Statistics can be mind-numbing, especially when they set out to tabulate human deprivations. But taken in the right spirit and with the right purpose in mind, statistical reports can work as guiding light for focused action to overcome those challenges. Which is precisely how the central and state governments must look at the Hunger and Malnutrition Report (HUNGaMA) that was released by Prime Minister Manmohan Singh in New Delhi on Tuesday.
The report, a work of the Citizens’ Alliance Against Malnutrition, is alarming as well as upsetting.

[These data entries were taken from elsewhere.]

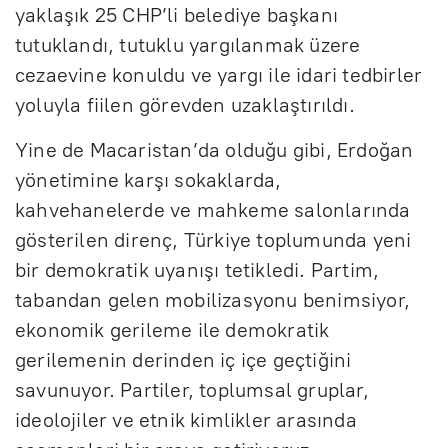
yaklaşık 25 CHP’li belediye başkanı
tutuklandı, tutuklu yargılanmak üzere
cezaevine konuldu ve yargı ile idari tedbirler
yoluyla fiilen görevden uzaklaştırıldı.
Yine de Macaristan’da olduğu gibi, Erdoğan
yönetimine karşı sokaklarda,
kahvehanelerde ve mahkeme salonlarında
gösterilen direnç, Türkiye toplumunda yeni
bir demokratik uyanışı tetikledi. Partim,
tabandan gelen mobilizasyonu benimsiyor,
ekonomik gerileme ile demokratik
gerilemenin derinden iç içe geçtiğini
savunuyor. Partiler, toplumsal gruplar,
ideolojiler ve etnik kimlikler arasında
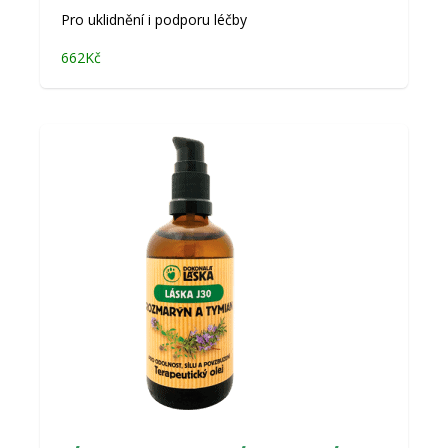
Pro uklidnění i podporu léčby
662
Kč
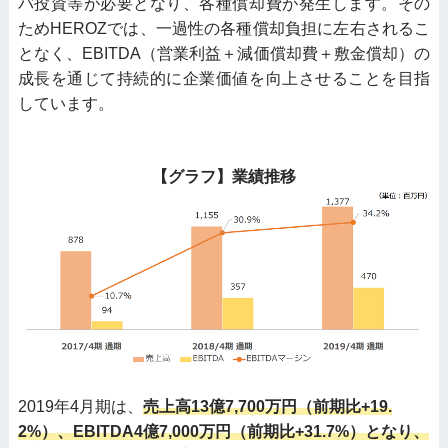
バ投資等が必要となり、各種償却費が発生します。その
ためHEROZでは、一過性の各種償却負担に左右されるこ
となく、EBITDA（営業利益＋減価償却費＋敷金償却）の
成長を通じて持続的に企業価値を向上させることを目指
しています。
【グラフ】業績推移
2019年4月期は、
売上高13億7,700万円（前期比+19.
2%）、EBITDA4億7,000万円（前期比+31.7%）となり、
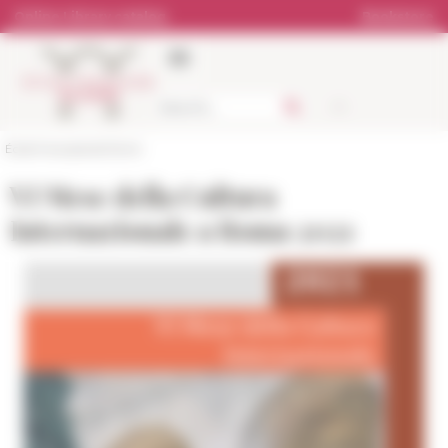
Cookies management panel
Online Library catalog
Bookstore
École française de Rome
VI Mese della Cultura
Internazionale a Roma 2021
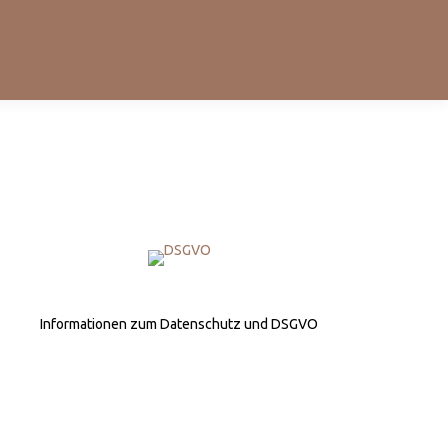
Informationen zum Datenschutz und DSGVO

Of the 112 districts surveyed across Bihar, Jharkhand, Madhya Pradesh, Orissa, Rajasthan and Uttar Pradesh — some forming parts of India’s infamous ‘Bimaru’ club — the report found that almost 42% of India’s children, numbering over 61 million, are malnourished and stunted. Unsurp-risingly, it also found that girls lose their nutritional advantage that they have over boys in the first few years of their life as they grow older. While lack of nutritional food is one reason for this dismal state of affairs, the report also found that income of families, mothers’ education level and awareness of and access to proper sanitation facilities also have a direct bearing on the nutritional status of children.

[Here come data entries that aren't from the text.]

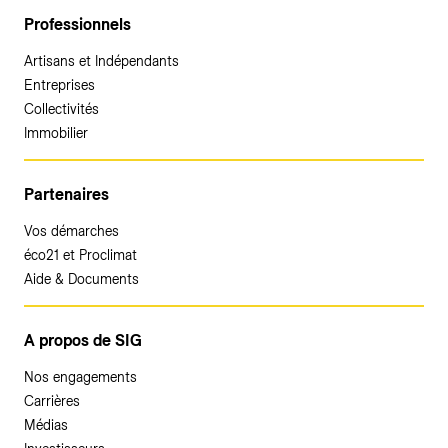
Professionnels
Artisans et Indépendants
Entreprises
Collectivités
Immobilier
Partenaires
Vos démarches
éco21 et Proclimat
Aide & Documents
A propos de SIG
Nos engagements
Carrières
Médias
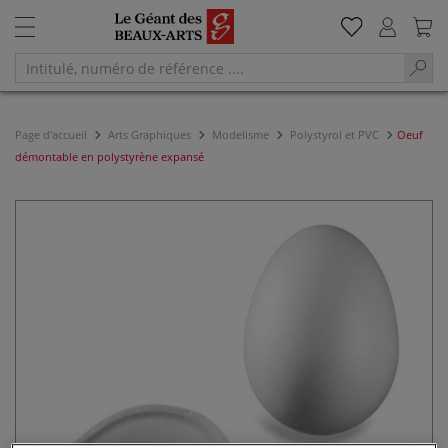
Page d'accueil
Arts Graphiques
Modelisme
Polystyrol et PVC
Oeuf
démontable en polystyrène expansé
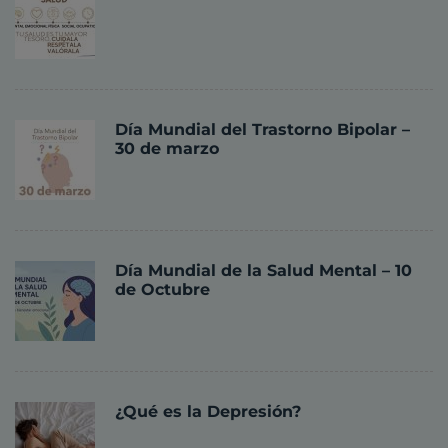
Día Mundial del Trastorno Bipolar –
30 de marzo
Día Mundial de la Salud Mental – 10
de Octubre
¿Qué es la Depresión?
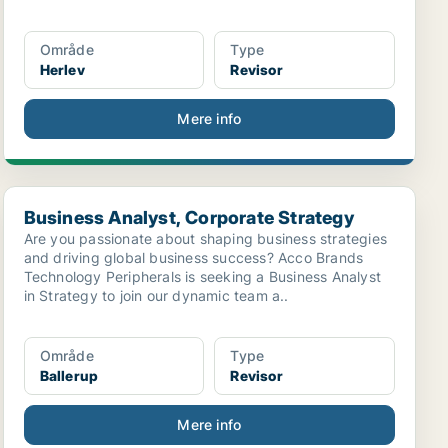
Område
Type
Herlev
Revisor
Mere info
Business Analyst, Corporate Strategy
Business Analyst, Corporate Strategy
Are you passionate about shaping business strategies
and driving global business success? Acco Brands
Technology Peripherals is seeking a Business Analyst
in Strategy to join our dynamic team a..
Område
Type
Ballerup
Revisor
Mere info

Importantly, the report has put a question mark on the three most important targeted welfare schemes run by the Indian government, which are also the world’s largest: the Integrated Child Development Scheme (ICDS), the Mid-day Meal Scheme for schoolchildren, and the Sarva Siksha Abhiyaan. Since all three programmes reach out to millions of underprivileged children and have a big footprint on the health of children, it is time to seriously look into the problems dogging the system.

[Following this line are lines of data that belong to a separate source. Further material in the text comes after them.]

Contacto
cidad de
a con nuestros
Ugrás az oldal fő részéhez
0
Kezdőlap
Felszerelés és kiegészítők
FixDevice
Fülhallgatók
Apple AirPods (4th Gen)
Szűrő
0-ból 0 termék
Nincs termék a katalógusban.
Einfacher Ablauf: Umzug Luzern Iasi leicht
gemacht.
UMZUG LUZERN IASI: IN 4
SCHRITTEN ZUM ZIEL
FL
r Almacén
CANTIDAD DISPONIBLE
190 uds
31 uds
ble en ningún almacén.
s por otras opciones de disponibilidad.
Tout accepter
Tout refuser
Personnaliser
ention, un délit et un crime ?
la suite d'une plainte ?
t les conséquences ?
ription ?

And if there is one point of intervention that should be completely overhauled, it is the anganwadi system, a crucial link between the ICDS and its beneficiaries, women and under-6 children. To do that, the government needs to look at the most important player in the system: the anganwadi worker. Most anganwadi workers are underpaid, are not on permanent rolls and don’t receive regular trainings.
They are unmotivated and their work zones — the anganwadi centres — are often run down and barely standing. For example, in Rajasthan, the main anganwadi worker gets just Rs 1,800, the helper much less. Yet, there’s no job guarantee or pension. In Tamil Nadu, the same system has been working better thanks to, what many say, political will and better fund allocations. The anganwadi workers are better paid there — R4,600 with health reimbursement accounts, bonus and increments. Malnutrition is not solely a health issue. It has a direct bearing on the long-term development of the country. In his speech after the release of the report, the PM admitted that “despite impressive growth in our GDP, the level of malnutrition is unacceptably high”. This is exactly our thought too.